O período de comentários após a proposta da SEC será observado de perto por participantes da indústria, investidores institucionais e reguladores estrangeiros que tentam avaliar se os Estados Unidos estão realmente interessados em competir por capital cripto. A qualidade e o volume dos comentários moldarão a regra final.
E as eleições de meio de mandato de 2026 pairam sobre tudo. Uma mudança na composição do Senado pode acelerar a Lei CLARITY em uma sessão lame-duck ou matá-la completamente, deixando a Regulação Cripto como o único arcabouço federal que rege como os tokens são emitidos e negociados nos Estados Unidos.
O que é a Regulação Cripto?
Regulação Cripto é o nome informal para o arcabouço de regulamentação proposto pela SEC que criaria isenções de oferta personalizadas para contratos de investimento em ativos cripto. Inclui três caminhos: uma isenção para startups, uma isenção para captação de recursos e um porto seguro para descentralização. A SEC votará em 14 de agosto de 2026 sobre a publicação da proposta para comentários públicos.
O que é a Lei CLARITY?
A Lei de Clareza do Mercado de Ativos Digitais é um projeto de lei abrangente de estrutura de mercado cripto que passou na Câmara dos EUA por 294 a 134 em julho de 2025 e no Comitê Bancário do Senado por 15 a 9 em maio de 2026. Ela definiria quais ativos digitais são valores mobiliários e quais são commodities, concederia à CFTC autoridade sobre os mercados spot de cripto e criaria um arcabouço de registro para projetos de ativos digitais.
Por que o Senado não votou a Lei CLARITY antes do recesso?
O Senado não teve tempo suficiente para debate no plenário, emendas e um limite de cloture de 60 votos antes do recesso de 7 de agosto.
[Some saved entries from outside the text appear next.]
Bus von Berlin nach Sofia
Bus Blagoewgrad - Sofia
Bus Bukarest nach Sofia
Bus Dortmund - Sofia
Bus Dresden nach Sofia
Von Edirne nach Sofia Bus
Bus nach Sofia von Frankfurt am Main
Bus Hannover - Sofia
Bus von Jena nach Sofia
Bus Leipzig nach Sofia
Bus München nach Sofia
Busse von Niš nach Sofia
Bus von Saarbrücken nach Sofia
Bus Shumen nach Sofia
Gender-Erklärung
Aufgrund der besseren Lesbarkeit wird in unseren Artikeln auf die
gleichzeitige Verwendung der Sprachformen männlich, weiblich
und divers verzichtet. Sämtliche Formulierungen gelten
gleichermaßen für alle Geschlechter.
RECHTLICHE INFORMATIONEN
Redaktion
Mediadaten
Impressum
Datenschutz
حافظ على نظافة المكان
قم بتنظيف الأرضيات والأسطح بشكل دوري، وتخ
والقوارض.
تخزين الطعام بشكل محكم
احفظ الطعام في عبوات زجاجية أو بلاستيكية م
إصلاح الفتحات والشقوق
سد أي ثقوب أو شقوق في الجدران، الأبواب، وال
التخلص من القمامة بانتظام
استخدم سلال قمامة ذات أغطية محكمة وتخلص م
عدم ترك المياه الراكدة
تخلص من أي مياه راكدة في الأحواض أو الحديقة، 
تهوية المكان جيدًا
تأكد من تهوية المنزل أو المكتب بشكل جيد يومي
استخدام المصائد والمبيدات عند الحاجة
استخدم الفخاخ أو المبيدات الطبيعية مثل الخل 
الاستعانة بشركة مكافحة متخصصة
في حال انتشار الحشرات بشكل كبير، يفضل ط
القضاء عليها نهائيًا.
Uma disposição ética não resolvida que visa funcionários do governo com participações em cripto acima de US$ 1 milhão permaneceu como um ponto de discórdia entre os democratas e a Casa Branca.
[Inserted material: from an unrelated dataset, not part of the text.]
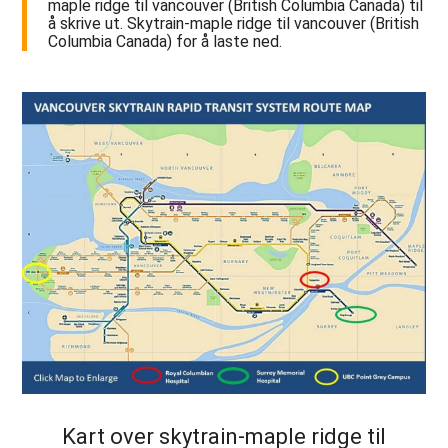
maple ridge til vancouver (British Columbia Canada) til
å skrive ut. Skytrain-maple ridge til vancouver (British
Columbia Canada) for å laste ned.
Kart over skytrain-maple ridge til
Quais são os três caminhos na Regulação Cripto?
A isenção para startups permite que projetos levantem até US$ 5 milhões em quatro anos com divulgação baseada em whitepaper. A isenção para captação de recursos permite captações de até US$ 75 milhões por ano com demonstrações financeiras auditadas. O porto seguro para contratos de investimento permite que tokens suficientemente descentralizados saiam completamente da classificação de valores mobiliários.
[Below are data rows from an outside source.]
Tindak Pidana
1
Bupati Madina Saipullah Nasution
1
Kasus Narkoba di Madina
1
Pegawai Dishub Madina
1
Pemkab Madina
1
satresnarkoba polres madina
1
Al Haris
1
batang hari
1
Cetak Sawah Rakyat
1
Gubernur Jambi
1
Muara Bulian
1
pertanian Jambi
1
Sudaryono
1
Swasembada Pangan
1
A SEC pode substituir o Congresso na regulamentação de cripto?
Não inteiramente. A SEC pode criar isenções de oferta e portos seguros sob sua autoridade existente, mas não pode alocar jurisdição entre si e a CFTC, não pode sobrepor leis estaduais de valores mobiliários e não pode criar novas categorias legais. Somente a legislação pode fazer essas coisas.
O que acontece se a Lei CLARITY falhar completamente?
Se a Lei CLARITY não for aprovada em 2026, a Regulação Cripto se torna o principal arcabouço federal para ofertas de ativos cripto. No entanto, a fronteira jurisdicional entre a SEC e a CFTC permaneceria não resolvida, e o arcabouço seria vulnerável a reversão por uma futura administração.
Quão durável é uma regra da SEC em comparação com um estatuto?
Uma regra formal da SEC adotada através do processo de aviso e comentário é lei vinculante que sobrevive a mudanças de administração. No entanto, uma futura comissão pode iniciar uma nova regulamentação para revisá-la ou revogá-la. Um estatuto requer um ato do Congresso para mudar, tornando-o substancialmente mais durável.
Quando a Regulação Cripto entrará em vigor se for aprovada?
A votação de 14 de agosto é apenas o primeiro passo. Se os comissários aprovarem a publicação, a proposta entra em um período de comentários públicos que dura vários meses. A SEC então revisará o texto e trará uma regra final para outra votação, provavelmente em 2027. Os projetos devem planejar em torno do arcabouço proposto, mas reconhecer que a versão final pode diferir. Esta é uma análise educacional, não um conselho de investimento.